### What you need to do
Count the lines below that contain the word "hotels", and report only that number.

### Source data
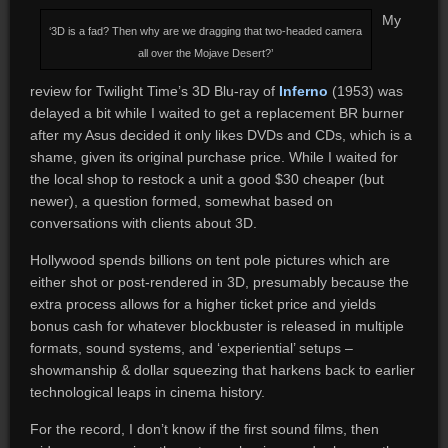
My
‘3D is a fad? Then why are we dragging that two-headed camera
all over the Mojave Desert?’
review for Twilight Time’s 3D Blu-ray of
Inferno
(1953) was
delayed a bit while I waited to get a replacement BR burner
after my Asus decided it only likes DVDs and CDs, which is a
shame, given its original purchase price. While I waited for
the local shop to restock a unit a good $30 cheaper (but
newer), a question formed, somewhat based on
conversations with clients about 3D.
Hollywood spends billions on tent pole pictures which are
either shot or post-rendered in 3D, presumably because the
extra process allows for a higher ticket price and yields
bonus cash for whatever blockbuster is released in multiple
formats, sound systems, and ‘experiential’ setups –
showmanship & dollar squeezing that harkens back to earlier
technological leaps in cinema history.
For the record, I don’t know if the first sound films, then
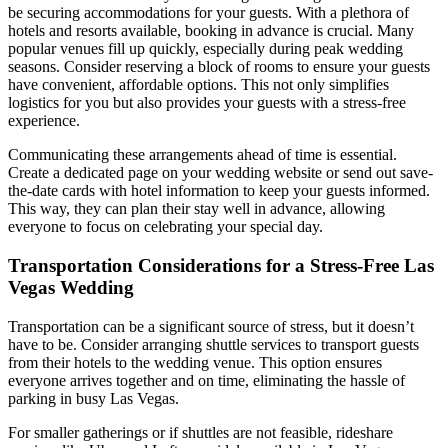
be securing accommodations for your guests. With a plethora of
hotels and resorts available, booking in advance is crucial. Many
popular venues fill up quickly, especially during peak wedding
seasons. Consider reserving a block of rooms to ensure your guests
have convenient, affordable options. This not only simplifies
logistics for you but also provides your guests with a stress-free
experience.
Communicating these arrangements ahead of time is essential.
Create a dedicated page on your wedding website or send out save-
the-date cards with hotel information to keep your guests informed.
This way, they can plan their stay well in advance, allowing
everyone to focus on celebrating your special day.
Transportation Considerations for a Stress-Free Las
Vegas Wedding
Transportation can be a significant source of stress, but it doesn’t
have to be. Consider arranging shuttle services to transport guests
from their hotels to the wedding venue. This option ensures
everyone arrives together and on time, eliminating the hassle of
parking in busy Las Vegas.
For smaller gatherings or if shuttles are not feasible, rideshare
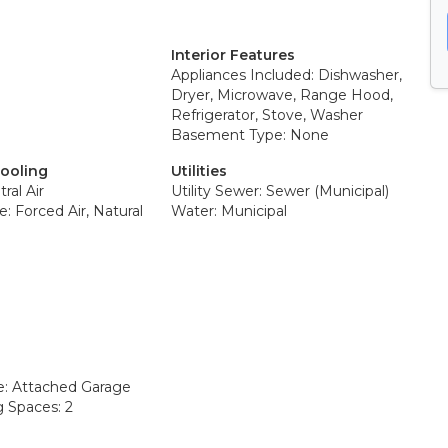
Interior Features
Appliances Included: Dishwasher,
Dryer, Microwave, Range Hood,
Refrigerator, Stove, Washer
Basement Type: None
Cooling
Utilities
ral Air
Utility Sewer: Sewer (Municipal)
: Forced Air, Natural
Water: Municipal
e: Attached Garage
g Spaces: 2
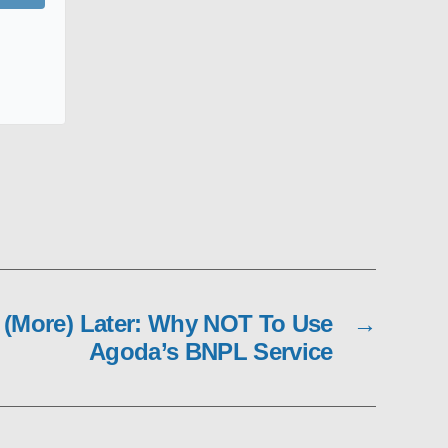
(More) Later: Why NOT To Use
→
Agoda’s BNPL Service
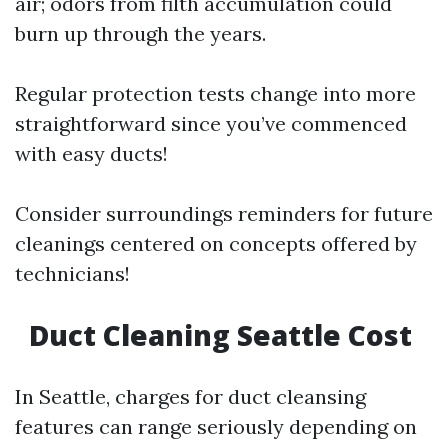
air; odors from filth accumulation could
burn up through the years.
Regular protection tests change into more
straightforward since you’ve commenced
with easy ducts!
Consider surroundings reminders for future
cleanings centered on concepts offered by
technicians!
Duct Cleaning Seattle Cost
In Seattle, charges for duct cleansing
features can range seriously depending on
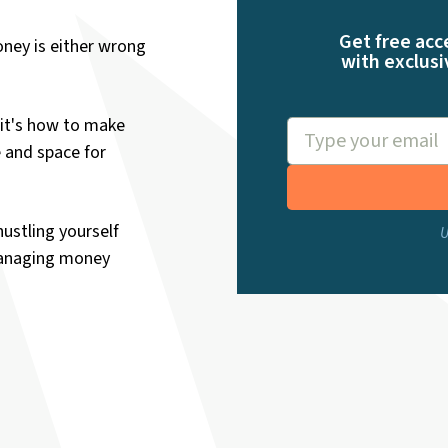
Get free acc
ney is either wrong
with exclusi
it's how to make
e and space for
hustling yourself
U
managing money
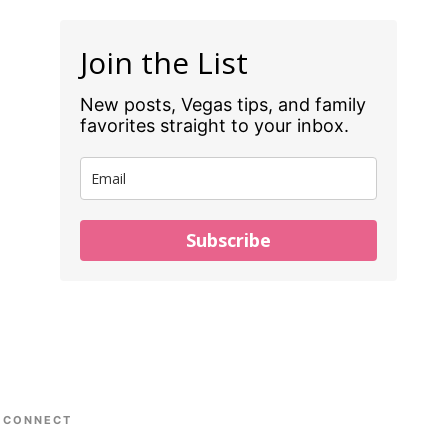
Join the List
New posts, Vegas tips, and family
favorites straight to your inbox.
Subscribe
CONNECT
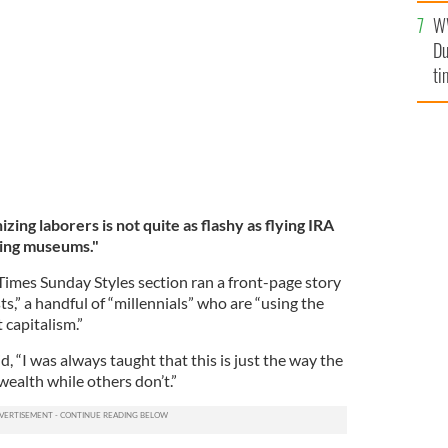
le, The Woman Who Stole Vermeer by Anthony M.
W
Du
ti
zing laborers is not quite as flashy as flying IRA
ing museums."
imes Sunday Styles section ran a front-page story
ts,” a handful of “millennials” who are “using the
 capitalism.”
, “I was always taught that this is just the way the
 wealth while others don’t.”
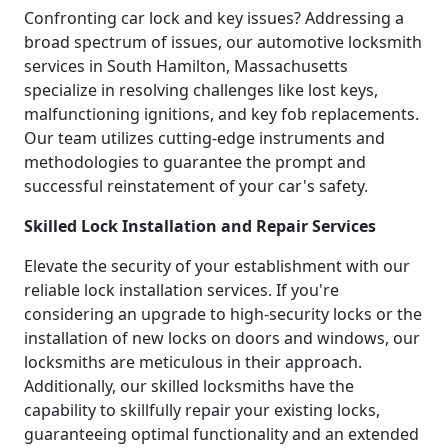
Confronting car lock and key issues? Addressing a
broad spectrum of issues, our automotive locksmith
services in South Hamilton, Massachusetts
specialize in resolving challenges like lost keys,
malfunctioning ignitions, and key fob replacements.
Our team utilizes cutting-edge instruments and
methodologies to guarantee the prompt and
successful reinstatement of your car's safety.
Skilled Lock Installation and Repair Services
Elevate the security of your establishment with our
reliable lock installation services. If you're
considering an upgrade to high-security locks or the
installation of new locks on doors and windows, our
locksmiths are meticulous in their approach.
Additionally, our skilled locksmiths have the
capability to skillfully repair your existing locks,
guaranteeing optimal functionality and an extended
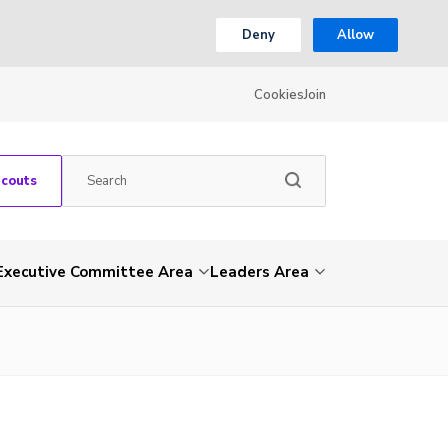
Deny
Allow
Cookies
Join
Scouts
Executive Committee Area
Leaders Area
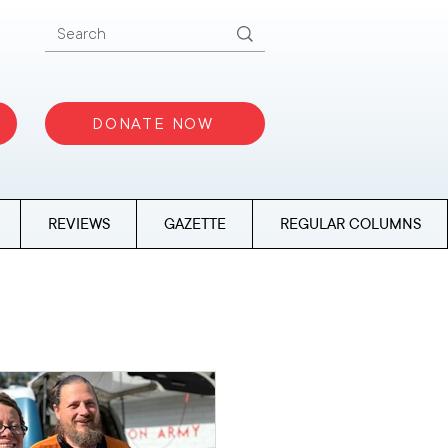
DONATE NOW
REVIEWS
GAZETTE
REGULAR COLUMNS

### Answer for this exercise
2